Sin embargo, estos dos polos entre los que se plantea el problema son estériles. Si el destino de la robótica es la cooperación total con la Humanidad, entonces no hay problema. Y si por otro lado la única salida es la aniquilación, el dilema es inútil porque no tiene solución. No se puede escapar a un apocalipsis determinado por una inteligencia artificial superior a la humana, estilo Skynet. Por eso, una vez más aparece una tercera posición equidistante: el verdadero problema con el que habrá que lidiar está en el medio de los extremos, y su nombre es “automatización”.
Los términos en los que la ficción especulativa plantea este problema son o bien que la tecnología es buena o bien que es mala. No es posible hacer un juicio de valor sobre esto. Lo único sabido es que la tecnología es irreversible: una vez que se la comienza a utilizar en algún sector de la vida cotidiana, ya no se vuelve atrás.
John Connor no estuvo sólo en su cruzada contra las máquinas. A finales del siglo XVIII, el obrero Ned Ludd entró a la fábrica donde trabajaba y destruyó a martillazo limpio dos máquina que suplantaban el trabajo de varios operarios. Así surgió una tendencia llamada Ludismo, que sostiene que la utilización de tecnología en la industria va a llevar al desempleo masivo.

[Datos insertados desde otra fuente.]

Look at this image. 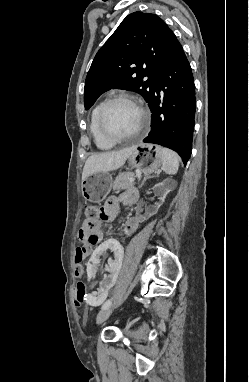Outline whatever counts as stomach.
Returning <instances> with one entry per match:
<instances>
[{
	"label": "stomach",
	"instance_id": "obj_1",
	"mask_svg": "<svg viewBox=\"0 0 249 382\" xmlns=\"http://www.w3.org/2000/svg\"><path fill=\"white\" fill-rule=\"evenodd\" d=\"M162 164L161 147L153 144H138L129 156V165L149 175ZM112 179L107 172H94L82 181V195L85 200L100 203L109 194Z\"/></svg>",
	"mask_w": 249,
	"mask_h": 382
}]
</instances>
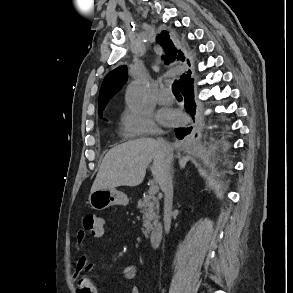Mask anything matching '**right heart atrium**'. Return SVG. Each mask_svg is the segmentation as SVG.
Returning a JSON list of instances; mask_svg holds the SVG:
<instances>
[{"label":"right heart atrium","mask_w":293,"mask_h":293,"mask_svg":"<svg viewBox=\"0 0 293 293\" xmlns=\"http://www.w3.org/2000/svg\"><path fill=\"white\" fill-rule=\"evenodd\" d=\"M121 125L130 137L158 135L161 129L154 120L153 115L146 111L127 109L121 114Z\"/></svg>","instance_id":"1"}]
</instances>
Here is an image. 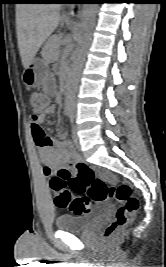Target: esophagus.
I'll list each match as a JSON object with an SVG mask.
<instances>
[{"label": "esophagus", "mask_w": 166, "mask_h": 267, "mask_svg": "<svg viewBox=\"0 0 166 267\" xmlns=\"http://www.w3.org/2000/svg\"><path fill=\"white\" fill-rule=\"evenodd\" d=\"M74 10H75V5L72 3H69L65 6V11L64 14L70 17L74 16Z\"/></svg>", "instance_id": "1"}]
</instances>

Los economistas la llamaron Falacia Ludista, porque según ellos la evidencia historia demuestra que los operarios desplazados por las máquinas se convirtieron en operarios de dichas máquinas y a la vez éstas fueron herramientas para aumentar su productividad. Sin embargo, ya se llegó al punto en el que las propias máquinas empiezan a hacer el trabajo sin necesidad de que alguien las opere. Basta pensar, por ejemplo, en el impacto a gran escala en la industria del transporte de un automóvil que se maneje solo, como el que desarrolla Google. U otro ejemplo, un algoritmo que reemplace a los contadores. U otro que lea cosas de Internet, haga copy-paste y reemplace a los redactores y periodistas. ¿Dónde se absorbería esa masa trabajadora?

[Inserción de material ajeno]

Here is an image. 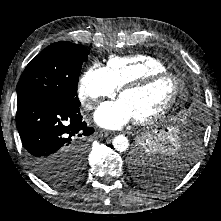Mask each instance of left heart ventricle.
I'll return each instance as SVG.
<instances>
[{
	"label": "left heart ventricle",
	"mask_w": 221,
	"mask_h": 221,
	"mask_svg": "<svg viewBox=\"0 0 221 221\" xmlns=\"http://www.w3.org/2000/svg\"><path fill=\"white\" fill-rule=\"evenodd\" d=\"M174 89V81L165 77L142 89L127 91L121 95L120 99L130 109L133 119L145 118L163 109L171 99Z\"/></svg>",
	"instance_id": "left-heart-ventricle-1"
}]
</instances>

Crear nuevos trabajos implica más especificidad y más especificidad implica más estudios, pero no todos los sectores pueden acceder a esos niveles de educación. Entonces, la consecuencia serían sociedades en las que la brecha entre ricos y pobres estaría acentuada. Este parece ser el desafío a no tan largo plazo de esta generación: ya no sobrevivir a la aniquilación masiva sino sobrevivir a la obsolescencia, al desempleo.